普段の業務ではモノリシックなアプリを扱っているので"分散"という点はあまり気にしていないのですが、やはり1リクエストでどの辺の処理に時間がかかっているのかを知りたい気持ちがあります。Jakarta EEとの統合を考えるとMicroProfile OpenTracingが第一候補になるかと思います。MP OpenTracingは主にJAX-RSとの統合を意識して作られていると思っていますが、Jakarta Server Facesとの統合を考えるといくつか検討すべき事項があります。

  • Jakarta Server Facesにおいてリクエストは"ライフサイクル"に従って処理される。ライフサイクル中の各フェーズにおける処理時間を把握できるようにしたい
    • ライフサイクルについてはjsf ライフサイクルで検索してください
    • Render Response Phaseで時間がかかっているのなら(カスタム)コンポーネントの処理を軽量化できないか検討するとか
    • Invoke Application Phaseで時間がかかっているならビジネスロジックの最適化とか
    • etc…
  • MP OpenTracingは@Tracedアノテーションを付与したクラス・メソッドの処理時間等を記録する(CDIのInterceptorで実現している)が、@ViewScopedなバッキングビーン(Serializableとする必要がある)で使用すると例外が発生する(メモるの忘れた・・・non-serializableなinterceptorは適用できないとかなんとか)
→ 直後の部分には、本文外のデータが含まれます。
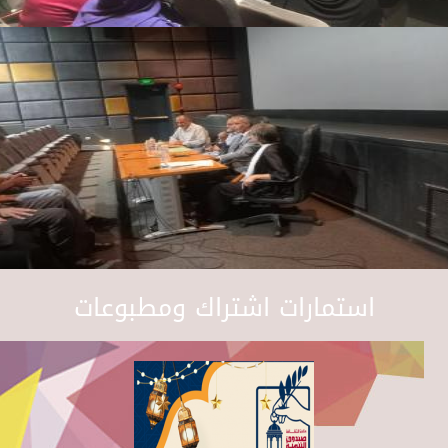
استمارات اشتراك ومطبوعات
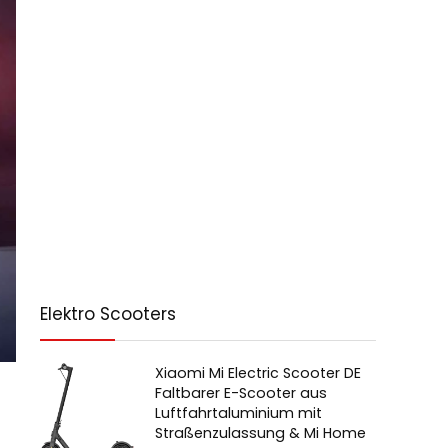
Elektro Scooters
Xiaomi Mi Electric Scooter DE
Faltbarer E-Scooter aus
Luftfahrtaluminium mit
Straßenzulassung & Mi Home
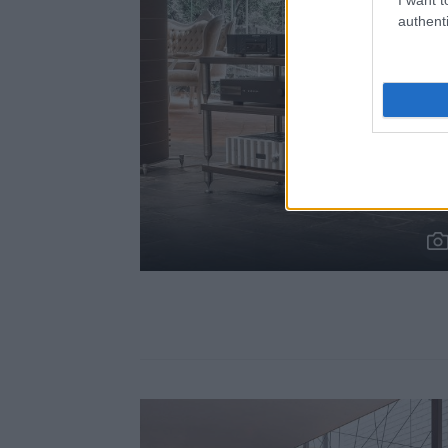
authenti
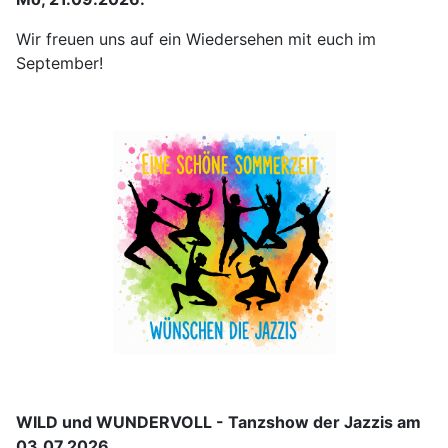
Wir freuen uns auf ein Wiedersehen mit euch im
September!
WILD und WUNDERVOLL - Tanzshow der Jazzis am
03.07.2026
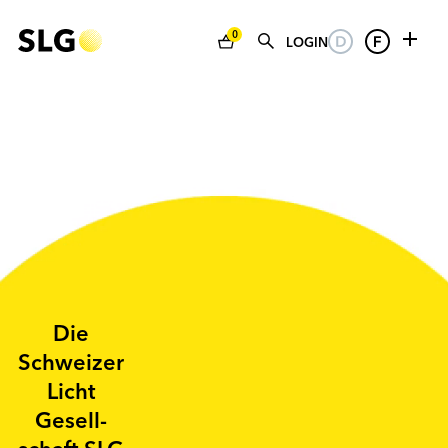
0
LOGIN
Die
Schweizer
Licht
Gesell­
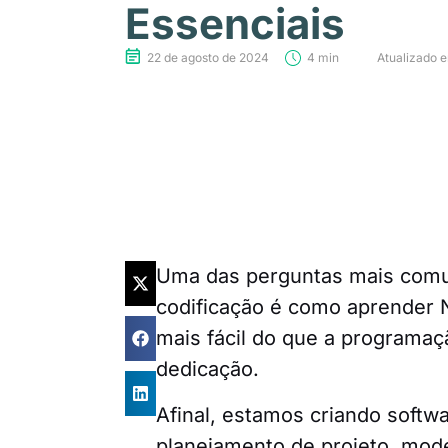
Essenciais
22 de agosto de 2024
4 min
Atualizado e
Uma das perguntas mais comu
codificação é como aprender
mais fácil do que a programaçã
dedicação.
Afinal, estamos criando softw
planejamento de projeto, mod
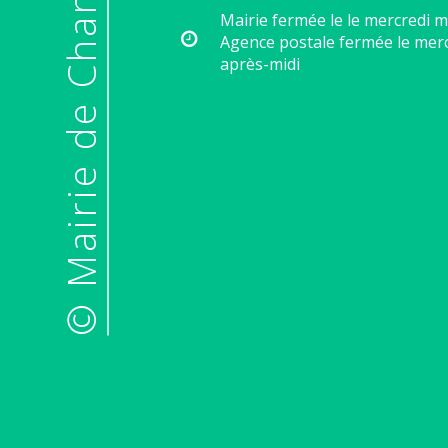
© Mairie de Chantraine
Mairie fermée le le mercredi m
Agence postale fermée le mer
après-midi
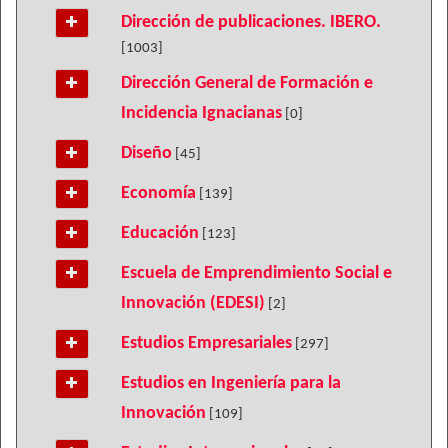
Dirección de publicaciones. IBERO.
[1003]
Dirección General de Formación e
Incidencia Ignacianas
[0]
Diseño
[45]
Economía
[139]
Educación
[123]
Escuela de Emprendimiento Social e
Innovación (EDESI)
[2]
Estudios Empresariales
[297]
Estudios en Ingeniería para la
Innovación
[109]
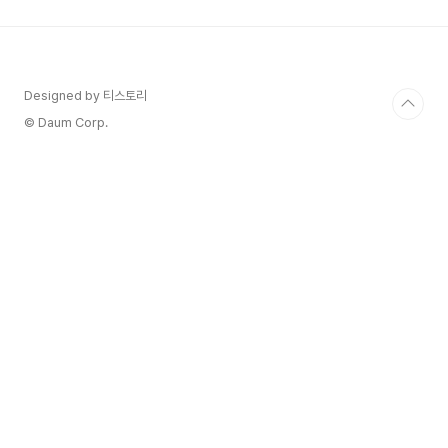
럽의 크리스마스 정취를 그대로 옮겨놓은 듯한 '롯
데타운 크리스마스 마켓'이 올해도 어김없이 찾아왔
습니다!작년보다 더 커진 규모와 풍성해진 볼거리,
그리고 로맨틱한 분위기 덕분에 벌써부터 SNS에서
난리랍니다. 하지만 야간에는 유료 입장이라는 중요
Designed by 티스토리
한 정보도 있으니, 방문 전에 꼭 체크해야 해요! 지
© Daum Corp.
금부터 20..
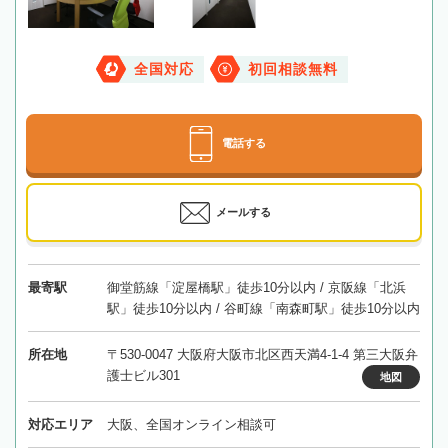
全国対応
初回相談無料
電話する
メールする
最寄駅
御堂筋線「淀屋橋駅」徒歩10分以内 / 京阪線「北浜
駅」徒歩10分以内 / 谷町線「南森町駅」徒歩10分以内
所在地
〒530-0047 大阪府大阪市北区西天満4-1-4 第三大阪弁
護士ビル301
地図
対応エリア
大阪、全国オンライン相談可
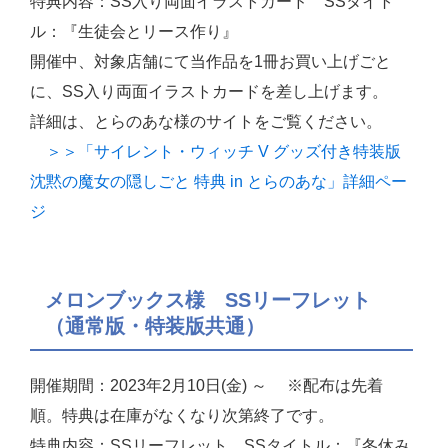
特典内容：SS入り両面イラストカード SSタイト
ル：『生徒会とリース作り』
開催中、対象店舗にて当作品を1冊お買い上げごと
に、SS入り両面イラストカードを差し上げます。
詳細は、とらのあな様のサイトをご覧ください。
＞＞「サイレント・ウィッチ V グッズ付き特装版
沈黙の魔女の隠しごと 特典 in とらのあな」詳細ペー
ジ
メロンブックス様 SSリーフレット
（通常版・特装版共通）
開催期間：2023年2月10日(金) ～ ※配布は先着
順。特典は在庫がなくなり次第終了です。
特典内容：SSリーフレット SSタイトル：『冬休み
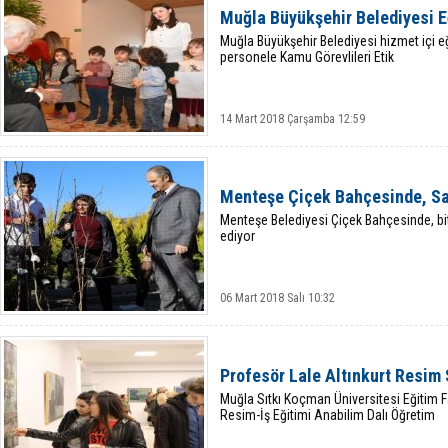
Muğla Büyükşehir Belediyesi E
Muğla Büyükşehir Belediyesi hizmet içi 
personele Kamu Görevlileri Etik
14 Mart 2018 Çarşamba 12:59
Menteşe Çiçek Bahçesinde, Sa
Menteşe Belediyesi Çiçek Bahçesinde, bit
ediyor
06 Mart 2018 Salı 10:32
Profesör Lale Altınkurt Resim 
Muğla Sıtkı Koçman Üniversitesi Eğitim 
Resim-İş Eğitimi Anabilim Dalı Öğretim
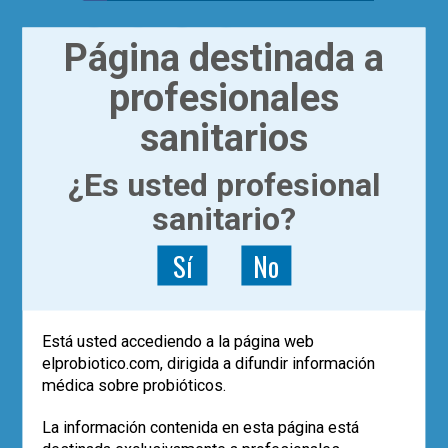
Página destinada a
Fecha de última modificación del artículo:
profesionales
15/01/2018
sanitarios
0 comentarios
¿Es usted profesional
sanitario?
DEJA UN COMENTARIO
Sí
No
Has de ser
un usuario registrado
para
publicar un comentario.
Está usted accediendo a la página web
POST RECIENTES
elprobiotico.com, dirigida a difundir información
médica sobre probióticos.
Los datos de vida real confirman el
papel de
Saccharomyces boulardii
La información contenida en esta página está
CNCM I-745 en la erradicación de
H.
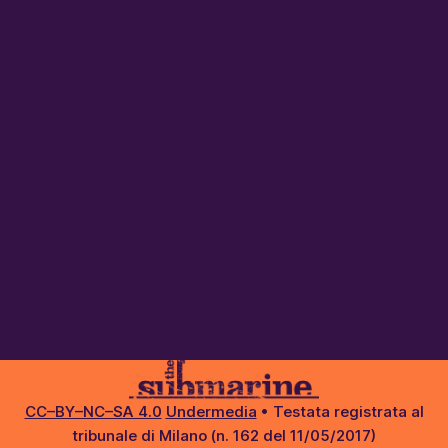
CC–BY–NC–SA 4.0
Undermedia
• Testata registrata al
tribunale di Milano (n. 162 del 11/05/2017)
この2点を解決できれば有用かと思ったので、休暇を利用してさっと作りました。ライセンスはApache License, Version 2.0で、Maven Centralにも公開済みです。

https://github.com/maruTA-bis5/opentracing-faces

使い方はREADMEにも書いてあるとおりですが、基本的にMP OpenTracingと同じように使います。
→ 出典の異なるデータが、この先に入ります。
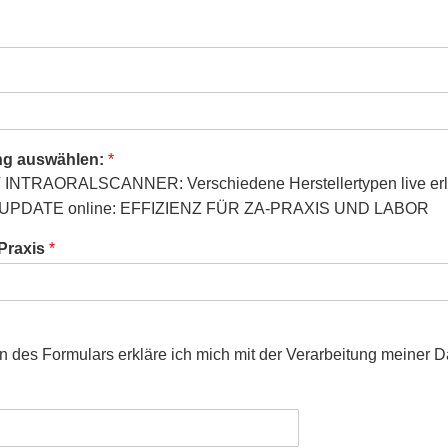
ung auswählen:
*
NTRAORALSCANNER: Verschiedene Herstellertypen live er
DATE online: EFFIZIENZ FÜR ZA-PRAXIS UND LABOR
 Praxis
*
 des Formulars erkläre ich mich mit der Verarbeitung meiner D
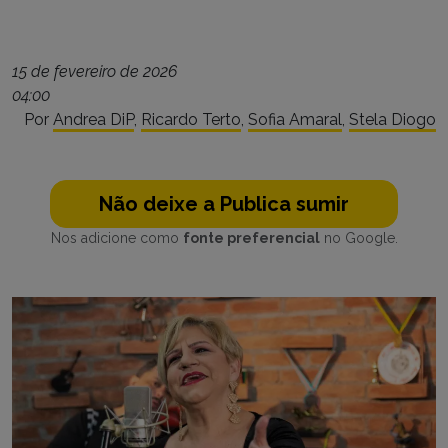
15 de fevereiro de 2026
04:00
Por
Andrea DiP
,
Ricardo Terto
,
Sofia Amaral
,
Stela Diogo
Não deixe a Publica sumir
Nos adicione como
fonte preferencial
no Google.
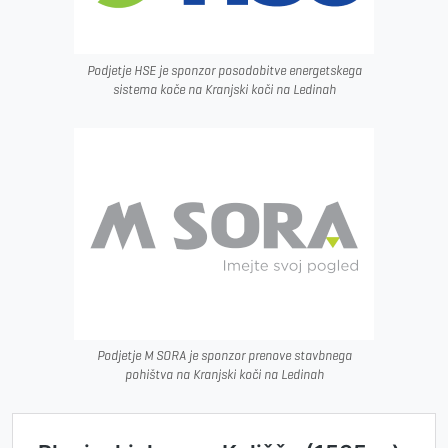
Podjetje HSE je sponzor posodobitve energetskega
sistema koče na Kranjski koči na Ledinah
Podjetje M SORA je sponzor prenove stavbnega
pohištva na Kranjski koči na Ledinah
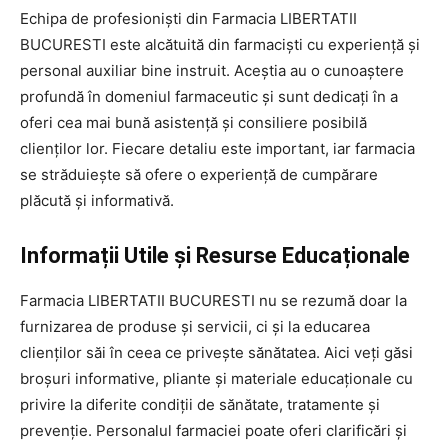
Echipa de profesioniști din Farmacia LIBERTATII
BUCURESTI este alcătuită din farmaciști cu experiență și
personal auxiliar bine instruit. Aceștia au o cunoaștere
profundă în domeniul farmaceutic și sunt dedicați în a
oferi cea mai bună asistență și consiliere posibilă
clienților lor. Fiecare detaliu este important, iar farmacia
se străduiește să ofere o experiență de cumpărare
plăcută și informativă.
Informații Utile și Resurse Educaționale
Farmacia LIBERTATII BUCURESTI nu se rezumă doar la
furnizarea de produse și servicii, ci și la educarea
clienților săi în ceea ce privește sănătatea. Aici veți găsi
broșuri informative, pliante și materiale educaționale cu
privire la diferite condiții de sănătate, tratamente și
prevenție. Personalul farmaciei poate oferi clarificări și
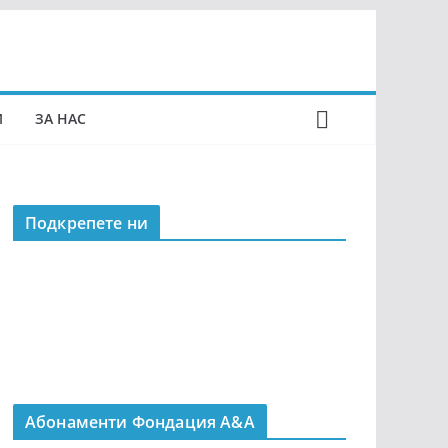
И
ЗА НАС
Подкрепeте ни
Абонаменти Фондация А&A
  • Serializableでないバッキングビーンや、それ以外のCDI管理Beanなどについては、MP OpenTracingの@Tracedを使用します。
  • @ViewScopedなバッキングビーンに@Tracedを使うと怒られるので、@TracedSerializableを代わりに使用します。
  • 各フェーズの時間を記録する場合、TracingPhaseListenerを使用します。

ちなみに動作確認はWildFly 20.0.1.Finalで行いました。他のアプリケーションサーバーでうまく動かなければ教えてもらえると助かります。